▶ What this task involves
Could you copy every record below exactly, leaving out the pictures?

▶ Dataset entries
______________________________
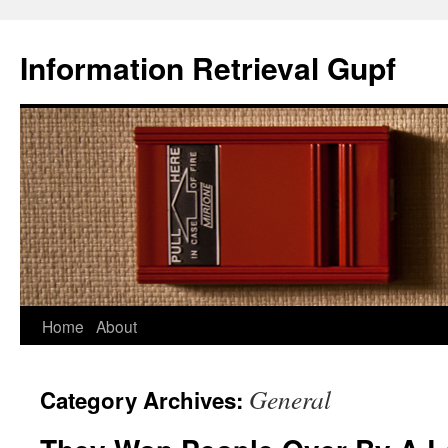
Information Retrieval Gupf
Home
About
Skip
to
General
Category Archives:
content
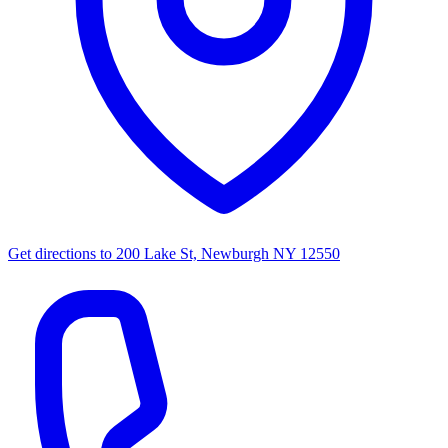
Get directions to
200 Lake St, Newburgh NY 12550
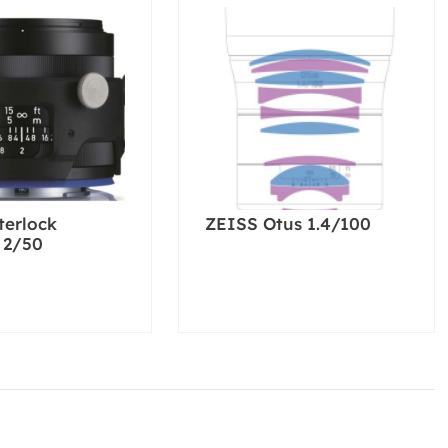
terlock
ZEISS Otus 1.4/100
 2/50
______________________________
▶ Response area
Information Retrieval Gupf
Home
About
Skip
to
General
Category Archives:
content
Get directions to
200 Lake St, Newburgh NY 12550
terlock
ZEISS Otus 1.4/100
 2/50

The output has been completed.